▸ Provided information

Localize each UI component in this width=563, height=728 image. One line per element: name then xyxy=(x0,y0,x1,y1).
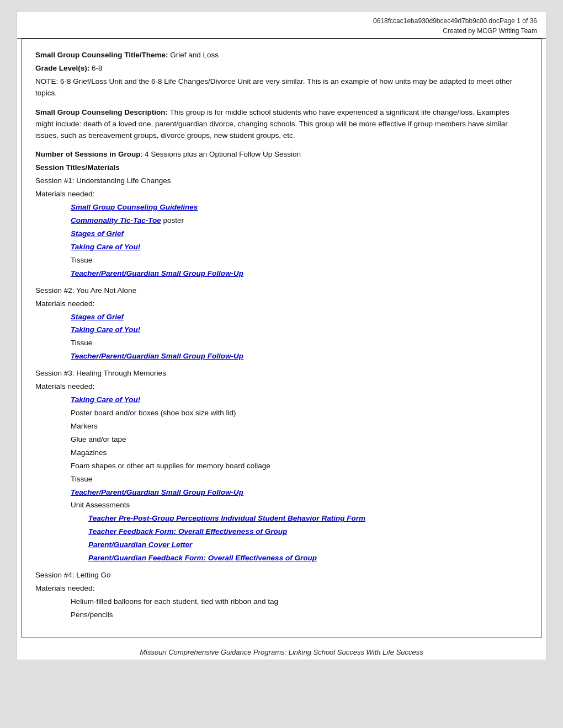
mat-teacher-followup-3[interactable]: Teacher/Parent/Guardian Small Group Foll… xyxy=(71,487,528,499)
session-4-title: Session #4: Letting Go xyxy=(35,570,528,581)
grade-level-label: Grade Level(s): xyxy=(35,64,89,72)
mat-tissue-2: Tissue xyxy=(71,338,528,349)
session-4-materials: Helium-filled balloons for each student,… xyxy=(71,596,528,621)
title-theme-label: Small Group Counseling Title/Theme: xyxy=(35,51,168,59)
file-reference: 0618fccac1eba930d9bcec49d7bb9c00.doc xyxy=(373,17,500,25)
session-3-block: Session #3: Healing Through Memories Mat… xyxy=(35,368,528,564)
title-theme-value: Grief and Loss xyxy=(170,51,219,59)
grade-level-note: NOTE: 6-8 Grief/Loss Unit and the 6-8 Li… xyxy=(35,76,528,99)
footer: Missouri Comprehensive Guidance Programs… xyxy=(17,643,546,660)
unit-assessments-materials: Teacher Pre-Post-Group Perceptions Indiv… xyxy=(88,513,528,564)
sessions-count-section: Number of Sessions in Group: 4 Sessions … xyxy=(35,149,528,160)
mat-tissue-3: Tissue xyxy=(71,474,528,485)
header-meta: 0618fccac1eba930d9bcec49d7bb9c00.docPage… xyxy=(17,12,546,39)
description-section: Small Group Counseling Description: This… xyxy=(35,107,528,142)
mat-teacher-followup-1[interactable]: Teacher/Parent/Guardian Small Group Foll… xyxy=(71,268,528,280)
page-info: Page 1 of 36 xyxy=(500,17,537,25)
mat-teacher-prepost[interactable]: Teacher Pre-Post-Group Perceptions Indiv… xyxy=(88,513,528,524)
session-titles-label: Session Titles/Materials xyxy=(35,162,528,174)
page-container: 0618fccac1eba930d9bcec49d7bb9c00.docPage… xyxy=(17,11,546,660)
footer-text: Missouri Comprehensive Guidance Programs… xyxy=(140,648,423,656)
mat-pens: Pens/pencils xyxy=(71,609,528,621)
mat-taking-care-1[interactable]: Taking Care of You! xyxy=(71,242,528,253)
mat-markers: Markers xyxy=(71,421,528,432)
mat-parent-feedback[interactable]: Parent/Guardian Feedback Form: Overall E… xyxy=(88,553,528,564)
grade-level-value: 6-8 xyxy=(92,64,103,72)
mat-parent-cover[interactable]: Parent/Guardian Cover Letter xyxy=(88,539,528,551)
session-4-materials-label: Materials needed: xyxy=(35,583,528,595)
unit-assessments-label: Unit Assessments xyxy=(71,500,528,511)
mat-stages-grief-1[interactable]: Stages of Grief xyxy=(71,228,528,240)
sessions-count-label: Number of Sessions in Group xyxy=(35,150,141,158)
mat-tissue-1: Tissue xyxy=(71,255,528,266)
mat-commonality[interactable]: Commonality Tic-Tac-Toe poster xyxy=(71,215,528,227)
mat-glue: Glue and/or tape xyxy=(71,434,528,446)
description-label: Small Group Counseling Description: xyxy=(35,108,168,116)
created-by: Created by MCGP Writing Team xyxy=(26,26,537,36)
session-titles-section: Session Titles/Materials Session #1: Und… xyxy=(35,162,528,620)
file-ref: 0618fccac1eba930d9bcec49d7bb9c00.docPage… xyxy=(26,16,537,26)
session-3-title: Session #3: Healing Through Memories xyxy=(35,368,528,379)
session-2-title: Session #2: You Are Not Alone xyxy=(35,285,528,297)
mat-taking-care-2[interactable]: Taking Care of You! xyxy=(71,324,528,336)
mat-teacher-feedback[interactable]: Teacher Feedback Form: Overall Effective… xyxy=(88,526,528,538)
mat-taking-care-3[interactable]: Taking Care of You! xyxy=(71,394,528,406)
session-2-block: Session #2: You Are Not Alone Materials … xyxy=(35,285,528,363)
mat-foam-shapes: Foam shapes or other art supplies for me… xyxy=(71,461,528,472)
session-3-materials: Taking Care of You! Poster board and/or … xyxy=(71,394,528,511)
grade-level-section: Grade Level(s): 6-8 NOTE: 6-8 Grief/Loss… xyxy=(35,63,528,99)
session-1-title: Session #1: Understanding Life Changes xyxy=(35,175,528,187)
session-2-materials: Stages of Grief Taking Care of You! Tiss… xyxy=(71,312,528,363)
main-content: Small Group Counseling Title/Theme: Grie… xyxy=(22,39,541,638)
session-2-materials-label: Materials needed: xyxy=(35,298,528,310)
mat-poster-board: Poster board and/or boxes (shoe box size… xyxy=(71,408,528,419)
mat-balloons: Helium-filled balloons for each student,… xyxy=(71,596,528,608)
session-3-materials-label: Materials needed: xyxy=(35,381,528,393)
mat-teacher-followup-2[interactable]: Teacher/Parent/Guardian Small Group Foll… xyxy=(71,351,528,362)
mat-small-group-guidelines[interactable]: Small Group Counseling Guidelines xyxy=(71,202,528,213)
session-1-materials: Small Group Counseling Guidelines Common… xyxy=(71,202,528,280)
mat-magazines: Magazines xyxy=(71,447,528,459)
session-1-materials-label: Materials needed: xyxy=(35,189,528,200)
mat-stages-grief-2[interactable]: Stages of Grief xyxy=(71,312,528,323)
session-4-block: Session #4: Letting Go Materials needed:… xyxy=(35,570,528,621)
grade-level-line: Grade Level(s): 6-8 xyxy=(35,63,528,74)
sessions-count-value: : 4 Sessions plus an Optional Follow Up … xyxy=(141,150,301,158)
title-theme-section: Small Group Counseling Title/Theme: Grie… xyxy=(35,50,528,61)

▸ Work to complete
Retype the records exactly. Any image in them should not appear in what you write.

▸ Solution below
Localize each UI component in this width=563, height=728 image. One line per element: name then xyxy=(x0,y0,x1,y1).
mat-teacher-followup-3[interactable]: Teacher/Parent/Guardian Small Group Foll… xyxy=(71,487,528,499)
session-4-title: Session #4: Letting Go xyxy=(35,570,528,581)
grade-level-label: Grade Level(s): xyxy=(35,64,89,72)
mat-tissue-2: Tissue xyxy=(71,338,528,349)
session-4-materials: Helium-filled balloons for each student,… xyxy=(71,596,528,621)
title-theme-label: Small Group Counseling Title/Theme: xyxy=(35,51,168,59)
file-reference: 0618fccac1eba930d9bcec49d7bb9c00.doc xyxy=(373,17,500,25)
session-3-block: Session #3: Healing Through Memories Mat… xyxy=(35,368,528,564)
title-theme-value: Grief and Loss xyxy=(170,51,219,59)
grade-level-note: NOTE: 6-8 Grief/Loss Unit and the 6-8 Li… xyxy=(35,76,528,99)
footer: Missouri Comprehensive Guidance Programs… xyxy=(17,643,546,660)
unit-assessments-materials: Teacher Pre-Post-Group Perceptions Indiv… xyxy=(88,513,528,564)
sessions-count-section: Number of Sessions in Group: 4 Sessions … xyxy=(35,149,528,160)
mat-tissue-3: Tissue xyxy=(71,474,528,485)
header-meta: 0618fccac1eba930d9bcec49d7bb9c00.docPage… xyxy=(17,12,546,39)
description-section: Small Group Counseling Description: This… xyxy=(35,107,528,142)
mat-teacher-followup-1[interactable]: Teacher/Parent/Guardian Small Group Foll… xyxy=(71,268,528,280)
page-info: Page 1 of 36 xyxy=(500,17,537,25)
mat-teacher-prepost[interactable]: Teacher Pre-Post-Group Perceptions Indiv… xyxy=(88,513,528,524)
session-titles-label: Session Titles/Materials xyxy=(35,162,528,174)
page-container: 0618fccac1eba930d9bcec49d7bb9c00.docPage… xyxy=(17,11,546,660)
footer-text: Missouri Comprehensive Guidance Programs… xyxy=(140,648,423,656)
mat-pens: Pens/pencils xyxy=(71,609,528,621)
mat-taking-care-1[interactable]: Taking Care of You! xyxy=(71,242,528,253)
mat-markers: Markers xyxy=(71,421,528,432)
mat-parent-feedback[interactable]: Parent/Guardian Feedback Form: Overall E… xyxy=(88,553,528,564)
grade-level-value: 6-8 xyxy=(92,64,103,72)
mat-parent-cover[interactable]: Parent/Guardian Cover Letter xyxy=(88,539,528,551)
session-4-materials-label: Materials needed: xyxy=(35,583,528,595)
unit-assessments-label: Unit Assessments xyxy=(71,500,528,511)
mat-stages-grief-1[interactable]: Stages of Grief xyxy=(71,228,528,240)
sessions-count-label: Number of Sessions in Group xyxy=(35,150,141,158)
mat-tissue-1: Tissue xyxy=(71,255,528,266)
mat-commonality[interactable]: Commonality Tic-Tac-Toe poster xyxy=(71,215,528,227)
mat-glue: Glue and/or tape xyxy=(71,434,528,446)
description-label: Small Group Counseling Description: xyxy=(35,108,168,116)
created-by: Created by MCGP Writing Team xyxy=(26,26,537,36)
session-titles-section: Session Titles/Materials Session #1: Und… xyxy=(35,162,528,620)
file-ref: 0618fccac1eba930d9bcec49d7bb9c00.docPage… xyxy=(26,16,537,26)
session-3-title: Session #3: Healing Through Memories xyxy=(35,368,528,379)
session-2-title: Session #2: You Are Not Alone xyxy=(35,285,528,297)
mat-taking-care-2[interactable]: Taking Care of You! xyxy=(71,324,528,336)
mat-teacher-feedback[interactable]: Teacher Feedback Form: Overall Effective… xyxy=(88,526,528,538)
mat-taking-care-3[interactable]: Taking Care of You! xyxy=(71,394,528,406)
session-2-block: Session #2: You Are Not Alone Materials … xyxy=(35,285,528,363)
mat-foam-shapes: Foam shapes or other art supplies for me… xyxy=(71,461,528,472)
session-3-materials: Taking Care of You! Poster board and/or … xyxy=(71,394,528,511)
grade-level-section: Grade Level(s): 6-8 NOTE: 6-8 Grief/Loss… xyxy=(35,63,528,99)
session-1-title: Session #1: Understanding Life Changes xyxy=(35,175,528,187)
session-2-materials: Stages of Grief Taking Care of You! Tiss… xyxy=(71,312,528,363)
main-content: Small Group Counseling Title/Theme: Grie… xyxy=(22,39,541,638)
session-2-materials-label: Materials needed: xyxy=(35,298,528,310)
mat-poster-board: Poster board and/or boxes (shoe box size… xyxy=(71,408,528,419)
mat-balloons: Helium-filled balloons for each student,… xyxy=(71,596,528,608)
session-3-materials-label: Materials needed: xyxy=(35,381,528,393)
mat-teacher-followup-2[interactable]: Teacher/Parent/Guardian Small Group Foll… xyxy=(71,351,528,362)
mat-small-group-guidelines[interactable]: Small Group Counseling Guidelines xyxy=(71,202,528,213)
session-1-materials: Small Group Counseling Guidelines Common… xyxy=(71,202,528,280)
mat-magazines: Magazines xyxy=(71,447,528,459)
session-1-materials-label: Materials needed: xyxy=(35,189,528,200)
mat-stages-grief-2[interactable]: Stages of Grief xyxy=(71,312,528,323)
session-4-block: Session #4: Letting Go Materials needed:… xyxy=(35,570,528,621)
grade-level-line: Grade Level(s): 6-8 xyxy=(35,63,528,74)
sessions-count-value: : 4 Sessions plus an Optional Follow Up … xyxy=(141,150,301,158)
title-theme-section: Small Group Counseling Title/Theme: Grie… xyxy=(35,50,528,61)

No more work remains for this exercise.